[[ Source information, beginning ]]

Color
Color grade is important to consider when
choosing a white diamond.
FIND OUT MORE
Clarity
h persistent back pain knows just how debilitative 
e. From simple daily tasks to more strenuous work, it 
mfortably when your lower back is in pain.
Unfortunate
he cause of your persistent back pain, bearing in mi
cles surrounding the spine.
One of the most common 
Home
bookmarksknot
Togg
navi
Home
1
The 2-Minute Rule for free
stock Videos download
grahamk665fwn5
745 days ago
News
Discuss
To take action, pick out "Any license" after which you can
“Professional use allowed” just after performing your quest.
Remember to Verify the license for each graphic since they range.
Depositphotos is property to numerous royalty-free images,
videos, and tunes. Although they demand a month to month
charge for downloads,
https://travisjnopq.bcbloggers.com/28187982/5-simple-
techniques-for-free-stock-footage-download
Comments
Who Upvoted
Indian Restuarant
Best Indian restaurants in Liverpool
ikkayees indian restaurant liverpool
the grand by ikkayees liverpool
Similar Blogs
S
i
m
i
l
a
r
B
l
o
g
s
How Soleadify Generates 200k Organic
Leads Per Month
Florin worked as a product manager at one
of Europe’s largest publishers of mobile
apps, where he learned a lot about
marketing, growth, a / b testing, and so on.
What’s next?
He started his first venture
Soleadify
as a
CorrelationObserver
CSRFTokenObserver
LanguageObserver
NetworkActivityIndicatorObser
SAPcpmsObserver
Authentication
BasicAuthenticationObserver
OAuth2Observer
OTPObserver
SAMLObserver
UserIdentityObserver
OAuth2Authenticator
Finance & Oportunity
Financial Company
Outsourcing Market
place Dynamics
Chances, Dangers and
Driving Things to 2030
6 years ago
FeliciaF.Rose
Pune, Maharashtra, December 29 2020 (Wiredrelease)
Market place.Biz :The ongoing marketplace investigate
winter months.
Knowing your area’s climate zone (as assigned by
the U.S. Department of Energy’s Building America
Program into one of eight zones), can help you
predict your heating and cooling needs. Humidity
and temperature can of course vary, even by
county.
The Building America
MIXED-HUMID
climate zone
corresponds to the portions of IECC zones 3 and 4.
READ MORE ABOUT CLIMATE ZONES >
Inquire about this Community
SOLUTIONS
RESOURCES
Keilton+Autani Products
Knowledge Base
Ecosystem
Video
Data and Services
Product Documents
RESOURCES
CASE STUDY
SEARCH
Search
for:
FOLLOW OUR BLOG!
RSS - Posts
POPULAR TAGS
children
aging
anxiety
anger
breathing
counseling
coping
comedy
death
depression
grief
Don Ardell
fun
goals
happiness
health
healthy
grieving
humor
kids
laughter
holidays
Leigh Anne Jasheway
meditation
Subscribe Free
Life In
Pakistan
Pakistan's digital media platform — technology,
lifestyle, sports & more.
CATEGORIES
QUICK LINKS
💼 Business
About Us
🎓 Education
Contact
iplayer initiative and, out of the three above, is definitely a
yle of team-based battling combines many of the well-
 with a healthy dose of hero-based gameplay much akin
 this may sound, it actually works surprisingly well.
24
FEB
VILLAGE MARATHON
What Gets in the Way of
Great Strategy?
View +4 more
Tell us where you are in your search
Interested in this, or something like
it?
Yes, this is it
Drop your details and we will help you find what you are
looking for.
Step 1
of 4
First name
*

[[ Source information, end ]]

> **What you should do**
The line containing "with a healthy" and all lines after it, to the end of the records, are to be output exactly and alone.

> **Task response**
 with a healthy dose of hero-based gameplay much akin
 this may sound, it actually works surprisingly well.
24
FEB
VILLAGE MARATHON
What Gets in the Way of
Great Strategy?
View +4 more
Tell us where you are in your search
Interested in this, or something like
it?
Yes, this is it
Drop your details and we will help you find what you are
looking for.
Step 1
of 4
First name
*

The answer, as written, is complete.